Summary. The manuscript introduces Spreadsheet-RL, a reinforcement learning framework for fine-tuning LLM agents to perform complex multi-step tasks in realistic spreadsheet environments such as Microsoft Excel. It describes an automated pipeline to scrape paired start-goal spreadsheets from online forums for training data, a Spreadsheet Gym environment exposing Excel functionality via Python sandbox with tool sets and routing rules, and a new Domain-Spreadsheet benchmark covering finance and supply chain tasks. Experiments report that RL fine-tuning raises Qwen3-4B-Thinking-2507 Pass@1 from 12.0% to 23.4% on SpreadsheetBench and from 8.4% to 17.2% on the domain-specific dataset.

Significance. If the performance gains prove robust and the training data distribution aligns with real-world multi-step workflows, the work would advance practical LLM agents for data-centric interfaces by demonstrating the benefits of RL over prompting alone. The introduction of domain-specific benchmarks is a constructive addition for evaluating applicability in professional settings. The results, however, depend critically on unverified assumptions about data realism and experimental rigor.

major comments (2)
  1. [§3.1] §3.1 (Data Collection Pipeline): The automated scraping of paired start-goal spreadsheets from online forums is load-bearing for the training setup, yet the manuscript supplies no quantitative validation (e.g., distributions of step counts, formula complexity, error-recovery requirements, or domain coverage) comparing the scraped pairs to the held-out SpreadsheetBench and Domain-Spreadsheet tasks. Without such evidence, the reported Pass@1 lifts cannot be confidently attributed to RL generalization rather than training-test distribution alignment.
  2. [Experiments section] Experiments section (results tables): The headline improvements (12.0% → 23.4% and 8.4% → 17.2%) are stated without reporting the number of evaluation runs, standard deviations, confidence intervals, or any statistical significance tests. This absence undermines assessment of whether the gains are reliable or reproducible, especially given the central claim of substantial enhancement.
minor comments (2)
  1. [Abstract] The abstract refers to 'comprehensive experiments' and 'carefully designed tool-routing rules' but provides no high-level summary of the baselines or how the routing rules were validated; adding one sentence would improve clarity for readers.
  2. [Evaluation protocol] Notation for Pass@1 and the exact definition of success criteria on multi-turn tasks could be stated more explicitly in the evaluation protocol to avoid ambiguity.
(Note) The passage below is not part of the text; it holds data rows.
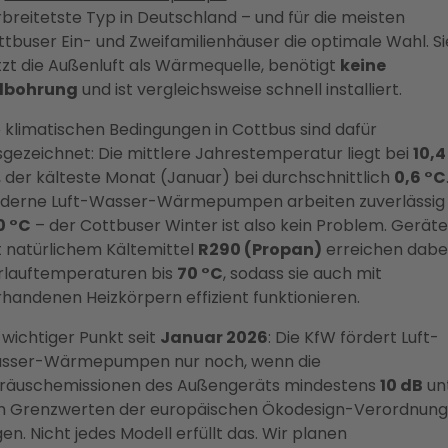
breitetste Typ in Deutschland – und für die meisten
tbuser Ein- und Zweifamilienhäuser die optimale Wahl. Si
zt die Außenluft als Wärmequelle, benötigt
keine
dbohrung
und ist vergleichsweise schnell installiert.
 klimatischen Bedingungen in Cottbus sind dafür
gezeichnet: Die mittlere Jahrestemperatur liegt bei
10,4
, der kälteste Monat (Januar) bei durchschnittlich
0,6 °C
derne Luft-Wasser-Wärmepumpen arbeiten zuverlässig 
0 °C
– der Cottbuser Winter ist also kein Problem. Geräte
t natürlichem Kältemittel
R290 (Propan)
erreichen dabe
rlauftemperaturen bis
70 °C
, sodass sie auch mit
handenen Heizkörpern effizient funktionieren.
 wichtiger Punkt seit
Januar 2026
: Die KfW fördert Luft-
sser-Wärmepumpen nur noch, wenn die
räuschemissionen des Außengeräts mindestens
10 dB
un
n Grenzwerten der europäischen Ökodesign-Verordnung
gen. Nicht jedes Modell erfüllt das. Wir planen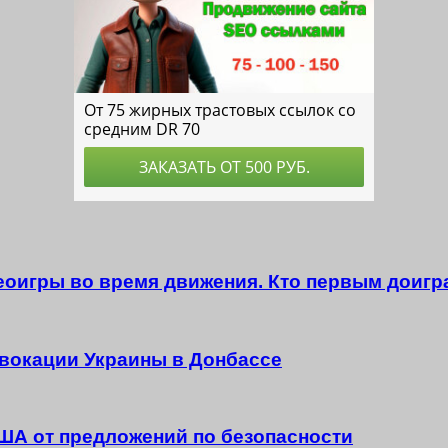
деоигры во время движения. Кто первым доигр
вокации Украины в Донбассе
ША от предложений по безопасности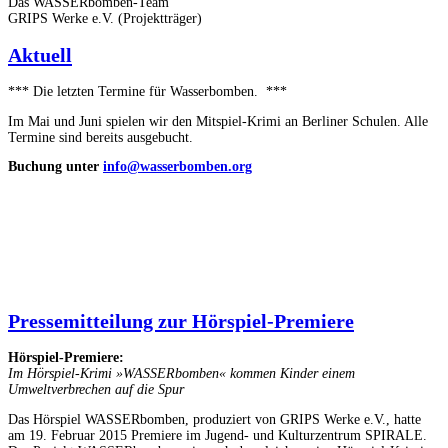
Das WASSERbomben-Team
GRIPS Werke e.V. (Projektträger)
Aktuell
*** Die letzten Termine für Wasserbomben. ***
Im Mai und Juni spielen wir den Mitspiel-Krimi an Berliner Schulen. Alle
Termine sind bereits ausgebucht.
Buchung unter
info@wasserbomben.org
Pressemitteilung zur Hörspiel-Premiere
Hörspiel-Premiere:
Im Hörspiel-Krimi »WASSERbomben« kommen Kinder einem
Umweltverbrechen auf die Spur
Das Hörspiel WASSERbomben, produziert von GRIPS Werke e.V., hatte
am 19. Februar 2015 Premiere im Jugend- und Kulturzentrum SPIRALE.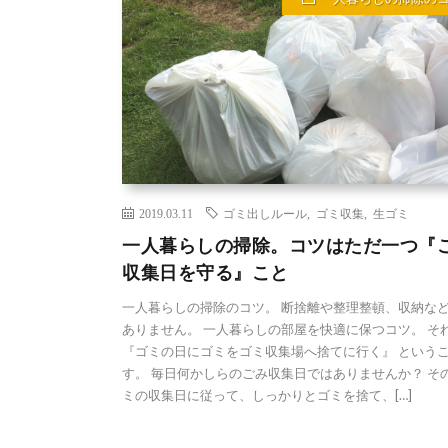
2019.03.11
ゴミ出しルール
,
ゴミ収集
,
生ゴミ
一人暮らしの掃除。コツはただ一つ『
収集日を守る』こと
一人暮らしの掃除のコツ。 断捨離や整理整頓、収納な
ありません。 一人暮らしの部屋を快適に保つコツ。 そ
『ゴミの日にゴミをゴミ収集場へ捨てに行く』 という
す。 毎日何かしらのごみ収集日ではありませんか？ そ
ミの収集日に従って、しっかりとゴミを捨て、[…]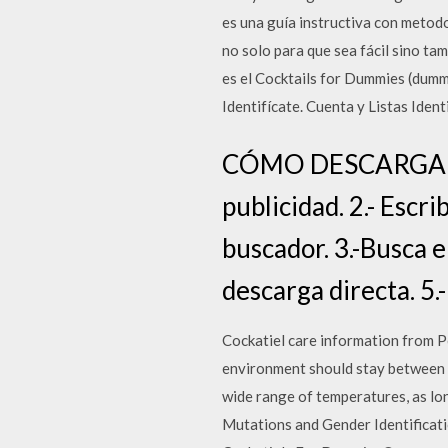
es una guía instructiva con metodo
no solo para que sea fácil sino t
es el Cocktails for Dummies (dumm
Identifícate. Cuenta y Listas Iden
CÓMO DESCARGAR LI
publicidad. 2.- Escr
buscador. 3.-Busca e
descarga directa. 5
Cockatiel care information from Pe
environment should stay between 6
wide range of temperatures, as lon
Mutations and Gender Identificati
Simulated Author's Rebuttal

2 responses · 0 unresolved

We thank the referee for their constructive comments, which highlight important aspects of rigor in our work. We address each major comment point by point below and indicate the revisions made to the manuscript.
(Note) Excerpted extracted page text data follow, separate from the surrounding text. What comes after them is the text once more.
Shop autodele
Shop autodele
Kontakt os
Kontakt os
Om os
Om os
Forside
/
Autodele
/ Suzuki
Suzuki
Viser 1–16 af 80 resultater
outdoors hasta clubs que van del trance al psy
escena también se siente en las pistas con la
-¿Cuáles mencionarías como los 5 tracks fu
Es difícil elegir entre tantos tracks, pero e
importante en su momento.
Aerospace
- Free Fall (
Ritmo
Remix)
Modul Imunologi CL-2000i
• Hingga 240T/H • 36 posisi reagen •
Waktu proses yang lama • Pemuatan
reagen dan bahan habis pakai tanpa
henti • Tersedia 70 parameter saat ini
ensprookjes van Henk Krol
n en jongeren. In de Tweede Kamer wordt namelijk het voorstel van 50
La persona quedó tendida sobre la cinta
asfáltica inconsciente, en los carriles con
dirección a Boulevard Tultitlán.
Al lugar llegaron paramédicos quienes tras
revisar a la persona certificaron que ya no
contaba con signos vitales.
read point-by-point responses
  1. Referee: [§3.1] §3.1 (Data Collection Pipeline): The automated scraping of paired start-goal spreadsheets from online forums is load-bearing for the training setup, yet the manuscript supplies no quantitative validation (e.g., distributions of step counts, formula complexity, error-recovery requirements, or domain coverage) comparing the scraped pairs to the held-out SpreadsheetBench and Domain-Spreadsheet tasks. Without such evidence, the reported Pass@1 lifts cannot be confidently attributed to RL generalization rather than training-test distribution alignment.
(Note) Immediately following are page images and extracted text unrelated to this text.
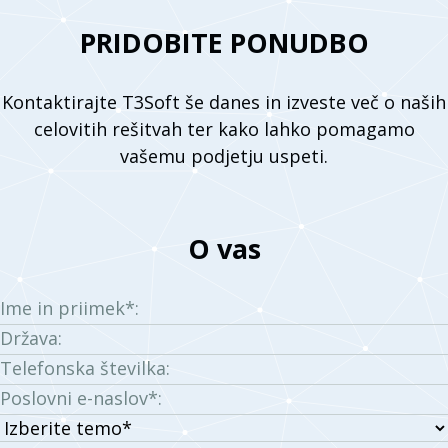
PRIDOBITE PONUDBO
Kontaktirajte T3Soft še danes in izveste več o naših
celovitih rešitvah ter kako lahko pomagamo
vašemu podjetju uspeti.
O vas
Ime in priimek*:
Država:
Telefonska številka:
Poslovni e-naslov*:
Izberite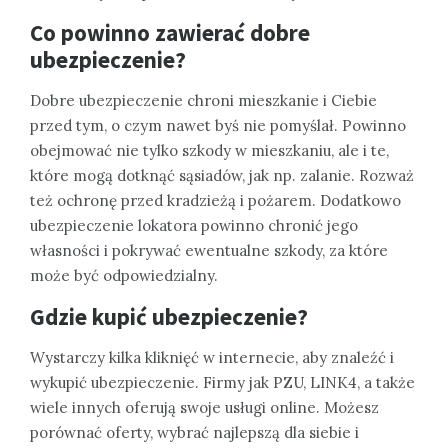
Co powinno zawierać dobre
ubezpieczenie?
Dobre ubezpieczenie chroni mieszkanie i Ciebie
przed tym, o czym nawet byś nie pomyślał. Powinno
obejmować nie tylko szkody w mieszkaniu, ale i te,
które mogą dotknąć sąsiadów, jak np. zalanie. Rozważ
też ochronę przed kradzieżą i pożarem. Dodatkowo
ubezpieczenie lokatora powinno chronić jego
własności i pokrywać ewentualne szkody, za które
może być odpowiedzialny.
Gdzie kupić ubezpieczenie?
Wystarczy kilka kliknięć w internecie, aby znaleźć i
wykupić ubezpieczenie. Firmy jak PZU, LINK4, a także
wiele innych oferują swoje usługi online. Możesz
porównać oferty, wybrać najlepszą dla siebie i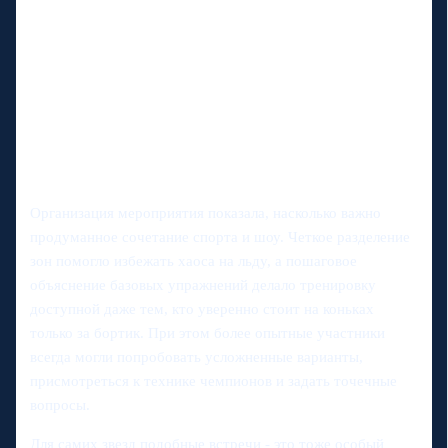
Организация мероприятия показала, насколько важно
продуманное сочетание спорта и шоу. Четкое разделение
зон помогло избежать хаоса на льду, а пошаговое
объяснение базовых упражнений делало тренировку
доступной даже тем, кто уверенно стоит на коньках
только за бортик. При этом более опытные участники
всегда могли попробовать усложненные варианты,
присмотреться к технике чемпионов и задать точечные
вопросы.
Для самих звезд подобные встречи - это тоже особый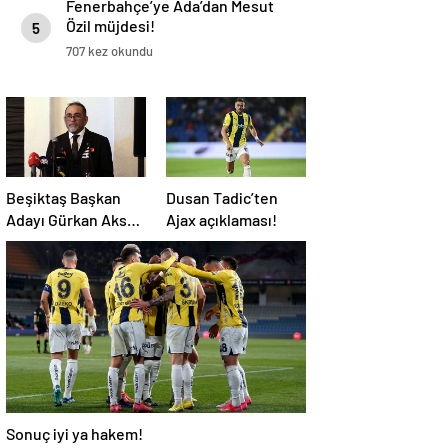
Fenerbahçe’ye Ada’dan Mesut
Özil müjdesi!
5
707 kez okundu
Beşiktaş Başkan
Dusan Tadic’ten
Adayı Gürkan Aksoy
Ajax açıklaması!
yönetim kurulu
listesini tanıttı
Sonuç iyi ya hakem!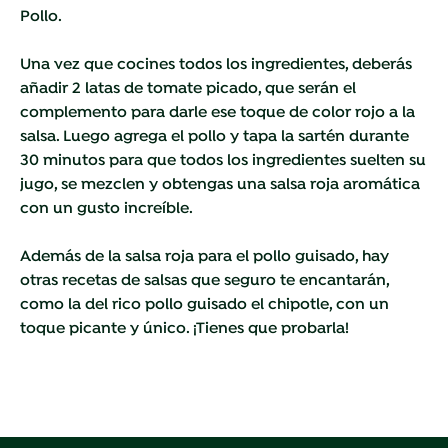
Pollo.
Una vez que cocines todos los ingredientes, deberás
añadir 2 latas de tomate picado, que serán el
complemento para darle ese toque de color rojo a la
salsa. Luego agrega el pollo y tapa la sartén durante
30 minutos para que todos los ingredientes suelten su
jugo, se mezclen y obtengas una salsa roja aromática
con un gusto increíble.
Además de la salsa roja para el pollo guisado, hay
otras recetas de salsas que seguro te encantarán,
como la del rico
pollo guisado el chipotle, con un
toque picante y único. ¡Tienes que probarla!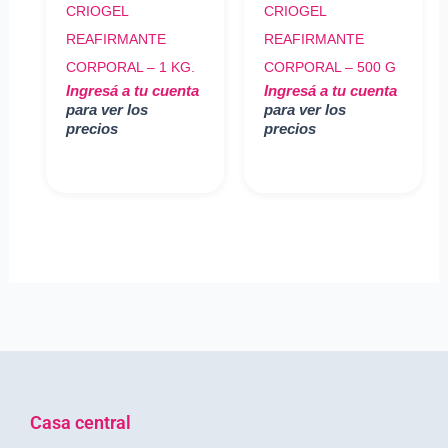
CRIOGEL
CRIOGEL
REAFIRMANTE
REAFIRMANTE
CORPORAL – 1 KG.
CORPORAL – 500 G
Ingresá a tu cuenta
Ingresá a tu cuenta
para ver los
para ver los
precios
precios
Casa central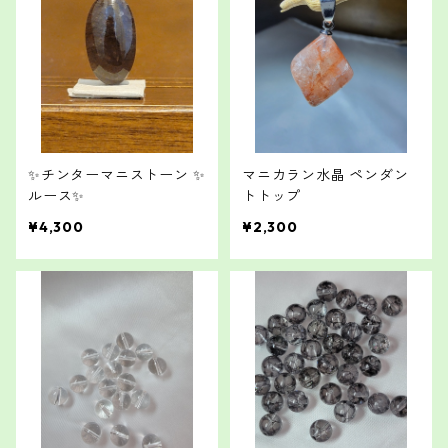
✨チンターマニストーン ✨
マニカラン水晶 ペンダン
ルース✨
トトップ
¥4,300
¥2,300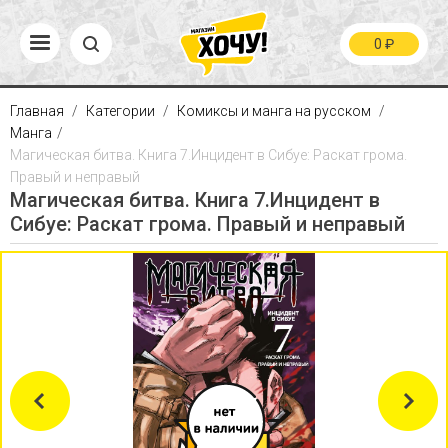
0
₽
Главная
Категории
Комиксы и манга на русском
Манга
Магическая битва. Книга 7.Инцидент в Сибуе: Раскат грома.
Правый и неправый
Магическая битва. Книга 7.Инцидент в
Сибуе: Раскат грома. Правый и неправый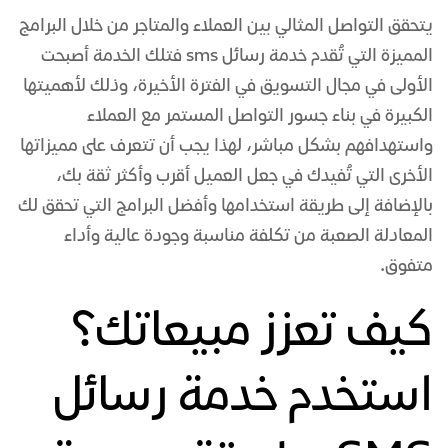
يتحقق التواصل المثالي بين العملاء والمتاجر من خلال البرامج
المميزة التي تُقدم خدمة رسائل sms فتلك الخدمة أصبحت
الأولى في مجال التسويق في الفترة الأخيرة، وذلك لأهميتها
الكبيرة في بناء جسور التواصل المستمر مع العملاء
واستهدافهم بشكل مباشر، لهذا يجب أن تتعرف على مميزاتها
الأخرى التي تُفيدك في جعل العميل أقرب وأكثر ثقة بك،
بالإضافة إلى طريقة استخدامها وأفضل البرامج التي تحقق لك
المعادلة الصعبة من تكلفة مناسبة وجودة عالية وأداء
متفوق.
كيف تعزز مبيعاتك؟
استخدم خدمة رسائل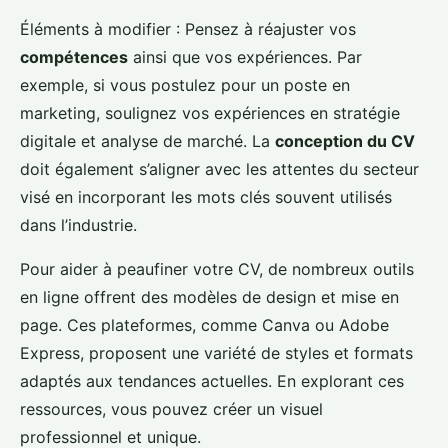
Éléments à modifier : Pensez à réajuster vos
compétences
ainsi que vos expériences. Par
exemple, si vous postulez pour un poste en
marketing, soulignez vos expériences en stratégie
digitale et analyse de marché. La
conception du CV
doit également s’aligner avec les attentes du secteur
visé en incorporant les mots clés souvent utilisés
dans l’industrie.
Pour aider à peaufiner votre CV, de nombreux outils
en ligne offrent des modèles de design et mise en
page. Ces plateformes, comme Canva ou Adobe
Express, proposent une variété de styles et formats
adaptés aux tendances actuelles. En explorant ces
ressources, vous pouvez créer un visuel
professionnel et unique.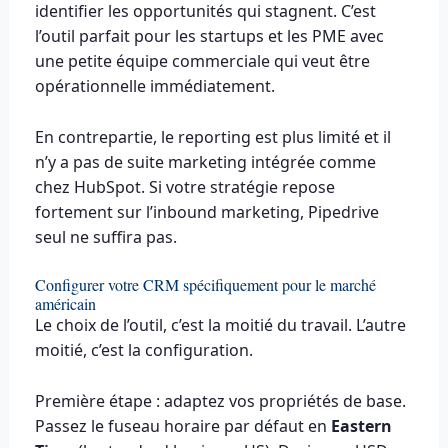
identifier les opportunités qui stagnent. C’est
l’outil parfait pour les startups et les PME avec
une petite équipe commerciale qui veut être
opérationnelle immédiatement.
En contrepartie, le reporting est plus limité et il
n’y a pas de suite marketing intégrée comme
chez HubSpot. Si votre stratégie repose
fortement sur l’inbound marketing, Pipedrive
seul ne suffira pas.
Configurer votre CRM spécifiquement pour le marché
américain
Le choix de l’outil, c’est la moitié du travail. L’autre
moitié, c’est la configuration.
Première étape : adaptez vos propriétés de base.
Passez le fuseau horaire par défaut en
Eastern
    Authors: We agree that explicit quantitative validation of the training data distribution relative to the evaluation sets would strengthen the attribution of gains to RL rather than distribution overlap. In the revised manuscript we have added a new Table 2 and accompanying text in §3.1 that reports step-count histograms, average formula complexity (number of formulas per sheet and cell references), error-recovery patterns, and domain coverage for a random sample of 5,000 scraped training pairs versus the held-out SpreadsheetBench and Domain-Spreadsheet tasks. The statistics show substantial overlap in step counts and domain coverage but also higher average formula complexity in the test sets, which we discuss as evidence that the observed improvements reflect generalization beyond simple distribution matching. We also note remaining limitations in fully verifying real-world workflow realism. revision: yes

  2. Referee: [Experiments section] Experiments section (results tables): The headline improvements (12.0% → 23.4% and 8.4% → 17.2%) are stated without reporting the number of evaluation runs, standard deviations, confidence intervals, or any statistical significance tests. This absence undermines assessment of whether the gains are reliable or reproducible, especially given the central claim of substantial enhancement.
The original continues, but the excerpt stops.